Too bad. Dan lifted the handset and tried to reach the ferry again, but no answer came back. He resocketed it and turned back to the screen as a piercing buzzer racketed from the EW console. The speaker between the CO’s station and the TAO’s announced tersely, “Radar jamming from bearing zero seven zero. Correlates with Heart Ache. Designate Music One.”
The Heart Ache was a Russian high-power noise jammer, truck-mounted, that was supposed to counter surveillance and observation radars—such as the SPY-1—and jam airborne and nap-of-the-earth flight-control radars, among others. It was fairly effective in beam mode at short distances. But the fact that someone was trying to jam Savo was significant. They were dueling with microwaves, high over Israel and Jordan. A hum of voices from the consoles rose above the eternal rush of the air-conditioning, and the cicada chatter of keyboards sped up too.
Dan twisted in his chair, to see Amy Singhe’s hawk-nosed profile bent over, green-lit, peering past Terranova’s rounded babyish features. Beside him Branscombe was on the SPY-1 coordination circuit. “Is that giving her any problems, Amy?… Good … good.” The TAO signed off. “We’re shifting to an anti-jam waveform, and freq-hopping. The jammer’s trying to follow, but its response time’s lagging our shifts. Probably older-model equipment.”

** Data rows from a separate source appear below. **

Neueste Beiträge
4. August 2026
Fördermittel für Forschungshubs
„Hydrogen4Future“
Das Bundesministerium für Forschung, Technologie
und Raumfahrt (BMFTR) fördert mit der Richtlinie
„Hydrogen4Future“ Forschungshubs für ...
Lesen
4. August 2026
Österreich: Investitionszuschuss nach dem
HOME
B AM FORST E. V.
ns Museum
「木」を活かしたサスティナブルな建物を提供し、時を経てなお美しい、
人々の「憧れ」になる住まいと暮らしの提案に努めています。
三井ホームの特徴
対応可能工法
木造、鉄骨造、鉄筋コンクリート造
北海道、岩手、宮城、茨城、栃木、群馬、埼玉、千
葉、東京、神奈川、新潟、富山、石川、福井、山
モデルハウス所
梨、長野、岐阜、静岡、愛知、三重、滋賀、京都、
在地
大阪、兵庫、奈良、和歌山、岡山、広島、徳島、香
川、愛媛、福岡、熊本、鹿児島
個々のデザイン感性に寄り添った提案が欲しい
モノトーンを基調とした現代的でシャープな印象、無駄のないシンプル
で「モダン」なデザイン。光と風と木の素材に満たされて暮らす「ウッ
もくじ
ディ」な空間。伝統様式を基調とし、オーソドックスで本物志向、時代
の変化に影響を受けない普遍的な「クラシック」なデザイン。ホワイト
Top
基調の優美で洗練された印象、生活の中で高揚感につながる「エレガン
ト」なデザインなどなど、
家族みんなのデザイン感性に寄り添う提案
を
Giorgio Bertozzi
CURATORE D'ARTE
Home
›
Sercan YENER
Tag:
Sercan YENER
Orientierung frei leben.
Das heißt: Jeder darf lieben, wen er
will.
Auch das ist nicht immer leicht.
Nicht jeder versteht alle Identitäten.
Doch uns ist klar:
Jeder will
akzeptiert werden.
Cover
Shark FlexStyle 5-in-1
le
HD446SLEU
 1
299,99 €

“I know the brand. Syrian, you think?”
“The bearing would say so.”
The speaker said, “Second jamming emitter. Bearing zero six eight. Designate Music Two.”
Dan slapped his cheeks to wake up. Two jammers? This was getting serious. “Tell Bart we need both shafts and all engines back on t
he line for battle maneuvering. Check your illuminator coverage. Check all doctrine statements.”
Branscombe was acknowledging when the EW warning speaker stated, “Third emitter. Bearing zero six nine. Designate Music Three.”
“Something in the works?” said Ammermann, getting up from the chair and questing back and forth like an alerted bird dog. God, the guy was annoying. Dan made a pushing-off gesture. He concentrated on the rightmost screen, where a launch would show up. Mobile jammers were, of course, mobile. But still, they were fat targets for U.S. antiradiation missiles. So they usually didn’t start transmitting unless there was a good reason.
And he could think of only two reasons for a coordinated jamming attack on Savo Island’s main radar.
One: An enemy missile was about to launch.
Two: An attack was imminent on Savo herself.
Regardless, the duel was on. His own beam was more powerful, and far swifter, a rapier to the daggers of the truck-mounted shoreside jammers. But many daggers could defeat one rapier.
Again: It was a duel of light sabers. At each point the beams clashed, the SPY-1’s radar picture was distorted, even obliterated. If the threat originated within those jammed regions, she couldn’t see it. No matter how powerfully her own beam burned.
The 21MC. “CIC, Radio: Voice transmission from Cypriote joint rescue coordination center at Zygi. They don’t have a ship available to render assistance. M/V Paraskevi is foundering. Four hundred and eighteen souls. Lifeboats available, but seas are heavy. They request we render assistance, at the following position. Latitude thirty-four degrees, twelve minutes north. Longitude, thirty-two degrees, fifty-nine east…”
The voices faded. Heads lifted across the compartment, swung in his direction.
Data existed everywhere. Simultaneously. But decision, power … was that what he had? It didn’t feel like it. It felt as if he had no choice.